Well, yes. Very well. Few ultra-talented golfers have come up so empty on the Grand Slam stage. Possibly no one has come up so big when the stage shifts to the Ryder Cup, as it does Friday at Valhalla Golf Cub.
In four Ryder Cup appearances, the 28-year-old Spaniard is an astounding 14-4-2. Garcia is 8-for-8 in foursomes competition. He's a combined 6-1 in matches involving Tiger Woods and Phil Mickelson. He won 8½ points out of a possible 10 in the past two Cups.
In 2006 at the K Club in Ireland, Garcia was on the cusp of being the first player in Cup history to go 5-0. Then the U.S. team threatened to lock Stewart Cink out of his room if he didn't snap Sergio's neck, er, streak.
"No one had to tell me that," Cink, who won the match 4 and 3, said Tuesday. "He played well when I beat him. I just happened to play very well that day."
So what gives? How can a golfer fail to come through under tournament pressure, yet nail so many big shots under match-play pressure?
"I think he's a great partner," Paul Azinger, the U.S. captain, said Wednesday. "There's something inside him that fits this format."
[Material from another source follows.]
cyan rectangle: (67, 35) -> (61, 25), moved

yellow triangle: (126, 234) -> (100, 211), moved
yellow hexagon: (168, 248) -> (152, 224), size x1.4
"I've always said it, and I say it from the bottom of my heart," Garcia said. "I would rather go 0-5 and win the Ryder Cup as a team than go 5-0 and lose it."
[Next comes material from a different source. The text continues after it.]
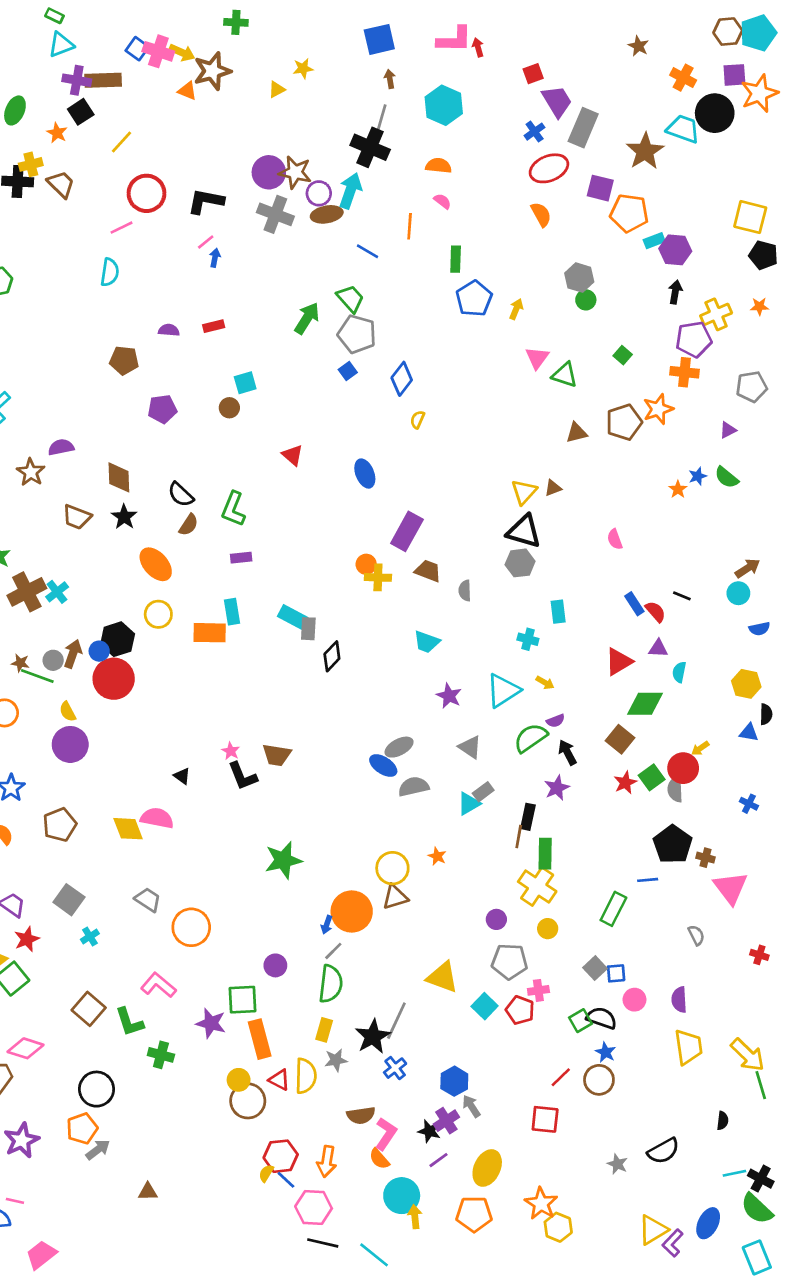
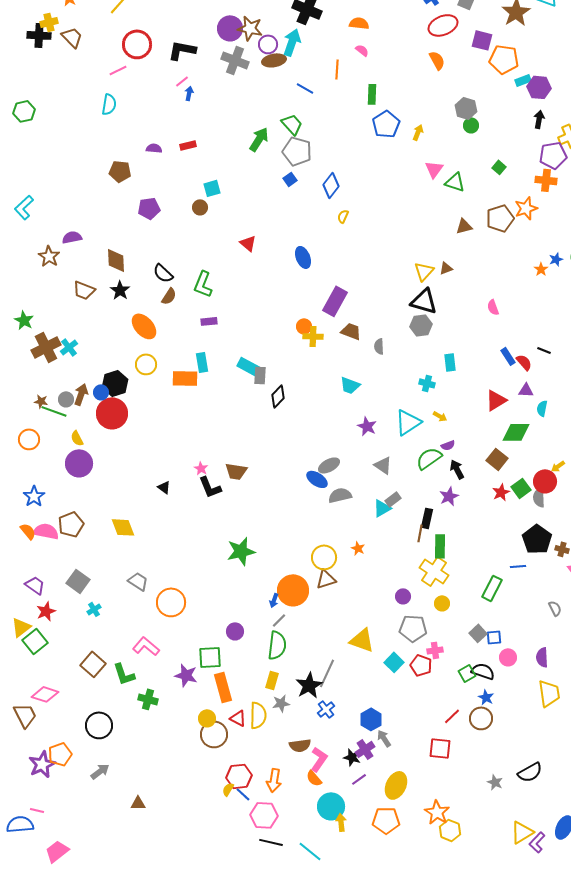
pink semicircle: (157, 818) -> (46, 531), moved
orange pentagon: (82, 1129) -> (60, 754), moved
"I look at Sergio," Nick Faldo said, "and I see Seve."
Seve Ballesteros, fellow Spaniard, helped the Euros to five Cup wins as a player and captain. He earned 20 points out of 37 Ryder Cup matches. He combined with countryman Jose Maria Olazabal for 11 wins in 15 matches.
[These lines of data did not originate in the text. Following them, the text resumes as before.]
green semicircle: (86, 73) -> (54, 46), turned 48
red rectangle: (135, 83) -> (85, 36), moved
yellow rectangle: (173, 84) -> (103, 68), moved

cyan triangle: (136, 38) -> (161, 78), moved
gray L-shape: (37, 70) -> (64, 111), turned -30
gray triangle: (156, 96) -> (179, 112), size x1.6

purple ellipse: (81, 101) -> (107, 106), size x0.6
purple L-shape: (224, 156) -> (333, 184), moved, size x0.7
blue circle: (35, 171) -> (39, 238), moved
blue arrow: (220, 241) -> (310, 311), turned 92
Ballesteros played the Cup with passion and skill. Garcia plays the Cup with passion and skill.
In 2006, Garcia made six birdies to help teammate Olazabal rout David Toms and Brian Wetterich. He teamed with Luke Donald to crush Woods and Jim Furyk in a match the latter never led.
When the Cup was completed, Garcia blurted out, "There's nothing sweeter than beating the Americans."
"In the Ryder Cup, that is the goal, so there's nothing better than doing that," said Garcia, who at 19 was the youngest Ryder Cup player in history. "I've always said one of the things I love about the Ryder Cup is how everybody comes together, how much better you get to know some of your teammates. Everybody kind of loosens up and opens up."
No looser than Sergio. In 2002, he sprinted the 18th fairway to mob teammate Pierre Fulke, causing the Swede to call his match a draw. After the Euros won, Garcia said the Cup win was his greatest moment, "other than the birth of my child and my wedding." Moments earlier, Euro captain Sam Torrance had said the same exact thing.
Garcia is neither married, nor a father. He has, most believe, grown up a little.
"Well, as we've seen, Sergio has really changed this year," Faldo said on Tuesday. "I mean, he's matured at the speed of light. I thought for me the moment came this year when he three-putted the 17th hole, day three of the Players (Championship) from like 10 feet. You can imagine the old Sergio, either he wouldn't have made it to the 18th tee in one piece, or his clubs.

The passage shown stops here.